Rudolphsplatz in Marburg

Stadteingang Marburg

Stadteingang Marburg

1. Preis

Ferdinand Heide Architekt

Architektur

TOPOS Stadtplanung Landschaftsplanung Stadtforschung

Stadtplanung / Städtebau

Erläuterungstext

Leitidee

Mit der Neugestaltung des Rudolphplatzes und der Sanierung der Weidenhäuser Brücke kann eine signifikante Neugestaltung des Stadteingangs einhergehen. Die historische Situation ist infolge der veränderten Verkehrssituation nicht durch eine „kritische Rekonstruktion“ wieder herstellbar, jedoch kann durch eine neue Platzge¬staltung in Kombination mit einem repräsentativen Neubau für die Stadtbücherei eine außergewöhnliche stadträumliche Qualität geschaffen werden. Die schönen kraftvollen Bestandsgebäude, die den Stadtraum begrenzen, der Zugang zur Oberstadt und das Lahnufer sind eine hervorragende Grundlage für die Stärkung und Akzentuierung der stadträumlichen Situation: Wir schlagen vor, einen Baukörper so neben dem stadtseitigen Brückenkopf zu platzieren, dass zusammen mit dem Mühlengebäude ein „Stadteingang“ entsteht, der nicht nur die Kante zwischen Stadt und Fluss thematisiert, sondern vor allem einen spannungsreichen Auftakt zur Stadtmitte darstellt.
Das „Brückenhaus“ findet als Eingangsbauwerk der Bücherei und als „Veranstaltungshaus“ eine ideale öffentliche Nutzung. Baulich ist es eine Einheit mit einem Sockelbau, der die Kante zwischen dem Lahnufer und dem Platzniveau bildet und der eine bauliche Klammer zum Gebäude der Volksbank herstellt. Das ohnehin schon imposante Gebäude wird in seiner Struktur dadurch gestärkt, dass an seiner südlichen Brandwand ein viergeschossiger Flügel angebaut wird, der das Volumen u-förmig ergänzt. Dieser Anbau nimmt auf fünf Geschossebenen die Sachliteratur und die Verwaltung der Bücherei auf, während in dem Sockel die publikumsträchtigen Bereiche Belletristik, Jugendliteratur, Zeitschriften und Medien untergebracht sind.
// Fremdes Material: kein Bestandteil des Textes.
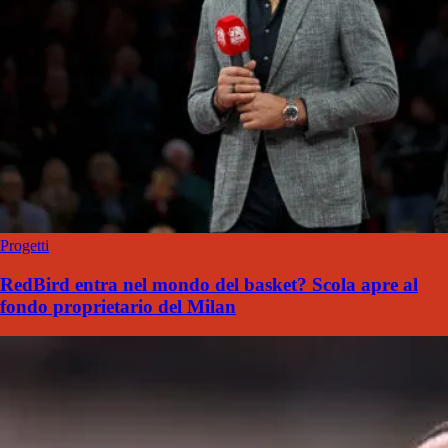
Progetti
RedBird entra nel mondo del basket? Scola apre al
fondo proprietario del Milan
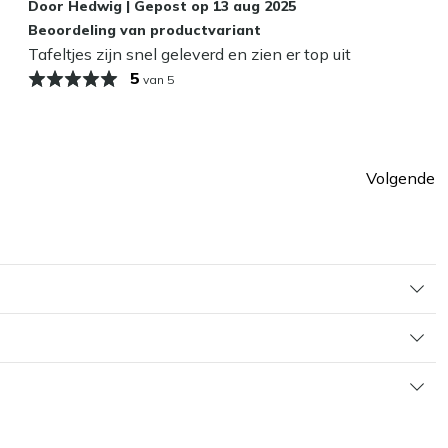
Door
Hedwig
|
Gepost op
13 aug 2025
Beoordeling van productvariant
Tafeltjes zijn snel geleverd en zien er top uit
5
van 5
Volgende
ina
Pagin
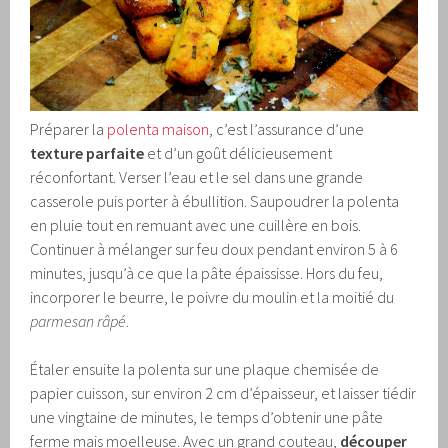
Préparer la
polenta maison
, c’est l’assurance d’une
texture parfaite
et d’un goût délicieusement
réconfortant. Verser l’eau et le sel dans une grande
casserole puis porter à ébullition. Saupoudrer la polenta
en pluie tout en remuant avec une cuillère en bois.
Continuer à mélanger sur feu doux pendant environ 5 à 6
minutes, jusqu’à ce que la pâte épaississe. Hors du feu,
incorporer le beurre, le poivre du moulin et la moitié du
parmesan râpé
.
Étaler ensuite la polenta sur une plaque chemisée de
papier cuisson, sur environ 2 cm d’épaisseur, et laisser tiédir
une vingtaine de minutes, le temps d’obtenir une pâte
ferme mais moelleuse. Avec un grand couteau,
découper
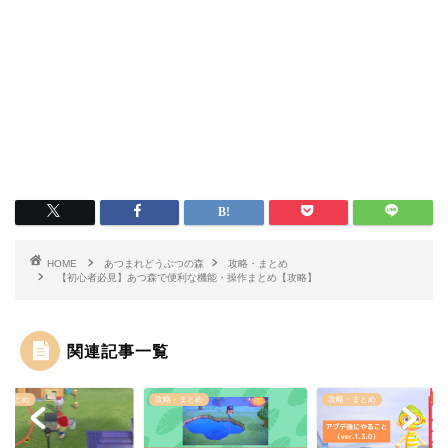
HOME
あつまれどうぶつの森
攻略・まとめ
【初心者必見】あつ森で便利な機能・操作まとめ【攻略】
関連記事一覧
・まとめ
攻略・まとめ
攻略・まとめ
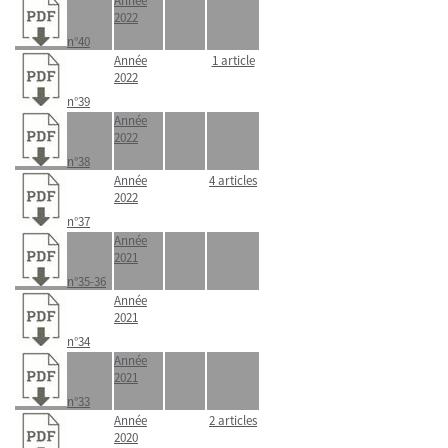
Année
2022
n°40
Année
1 article
2022
n°39
Année
2022
n°38
Année
4 articles
2022
n°37
Année
2021
n°35-36
Année
2021
n°34
Année
2021
n°33
Année
2 articles
2020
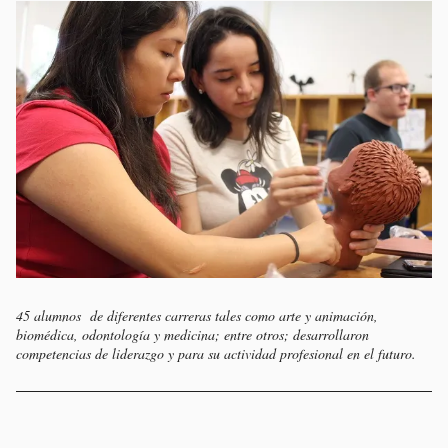
45 alumnos de diferentes carreras tales como arte y animación,
biomédica, odontología y medicina; entre otros; desarrollaron
competencias de liderazgo y para su actividad profesional en el futuro.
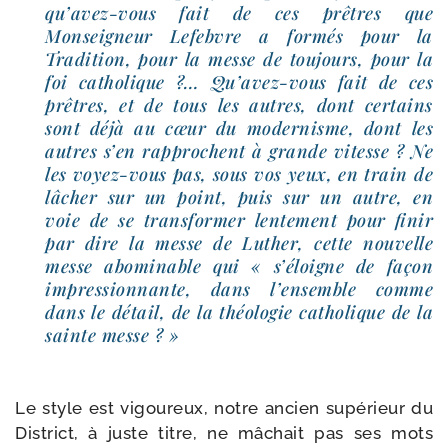
qu’avez-vous fait de ces prêtres que
Monseigneur Lefebvre a for­més pour la
Tradition, pour la messe de tou­jours, pour la
foi catho­lique ?… Qu’avez-vous fait de ces
prêtres, et de tous les autres, dont cer­tains
sont déjà au cœur du moder­nisme, dont les
autres s’en rap­prochent à grande vitesse ? Ne
les voyez-​vous pas, sous vos yeux, en train de
lâcher sur un point, puis sur un autre, en
voie de se trans­for­mer len­te­ment pour finir
par dire la messe de Luther, cette nou­velle
messe abo­mi­nable qui « s’éloigne de façon
impres­sion­nante, dans l’ensemble comme
dans le détail, de la théo­lo­gie catho­lique de la
sainte messe ? »
Le style est vigou­reux, notre ancien supé­rieur du
District, à juste titre, ne mâchait pas ses mots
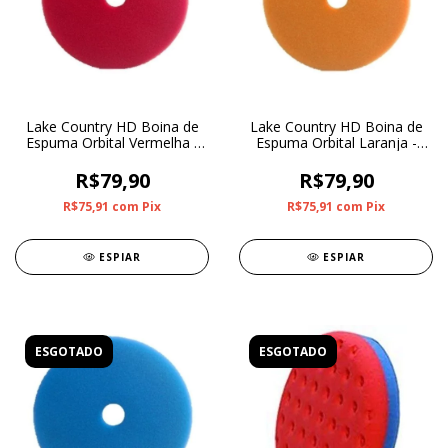
Lake Country HD Boina de
Lake Country HD Boina de
Espuma Orbital Vermelha -
Espuma Orbital Laranja -
lustro
Refino
R$79,90
R$79,90
R$75,91
com
Pix
R$75,91
com
Pix
ESPIAR
ESPIAR
ESGOTADO
ESGOTADO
Die besondere räumliche Qualität der Stadtbücherei liegt in ihrer offenen Gestaltung und den Blickbeziehungen zur Lahn, zur Weidenhäuser Brücke und gleichermaßen zurück zur Stadt über den verglasten „Oberlichtsaal“.
Die Neubauten – vor allem das Brückenhaus – spielen in einer zeitgemäßen Interpretation mit dem Archetyp des Hauses, das glücklicherweise die Stadt Marburg an vielen Stellen noch prägt: Steinerne schwere Sockel, auskragende Obergeschosse, schlanke vertikale Fassaden, hohe Schiefer gedeckte Dächer... sollen in einer zeitgemäßen Konstruktion, Fügung und Sprache interpretiert werden.

Freiflächenkonzept

Das Konzept zur Freiflächengestaltung ist gleichsam mit der Entscheidung entstanden, den Stadteingang durch den Neubau eines öffentlichen Gebäudes – der Stadtbücherei – zu realisieren. Es basiert auf der Idee, zur Stadt einen urbanen befestigten Platzraum zu schaffen und zur Lahn eine bauliche Kante, die ausgewogen zwischen Zäsur und Transparenz vermittelt: Für die Transparenz und den räumlichen Bezug zur Lahn ist die Freitreppe neben dem Brückengebäude genauso von Bedeutung wie die transparente Oberlicht-Glaskonstruktion des Büchereisockels. Stadtauswärts bleibt der Blick in die gegenüberliegenden Lahnberge nahezu unverbaut vorhanden. Für die räumliche Zäsur und die Definition des Platzraumes wiederum ist die Treppenanlage von Bedeutung, die den Bibliothekssockel auf der Platzfläche markiert und die den Höhenunterschied zur Eingangsebene des BiP in der Volksbank abbildet.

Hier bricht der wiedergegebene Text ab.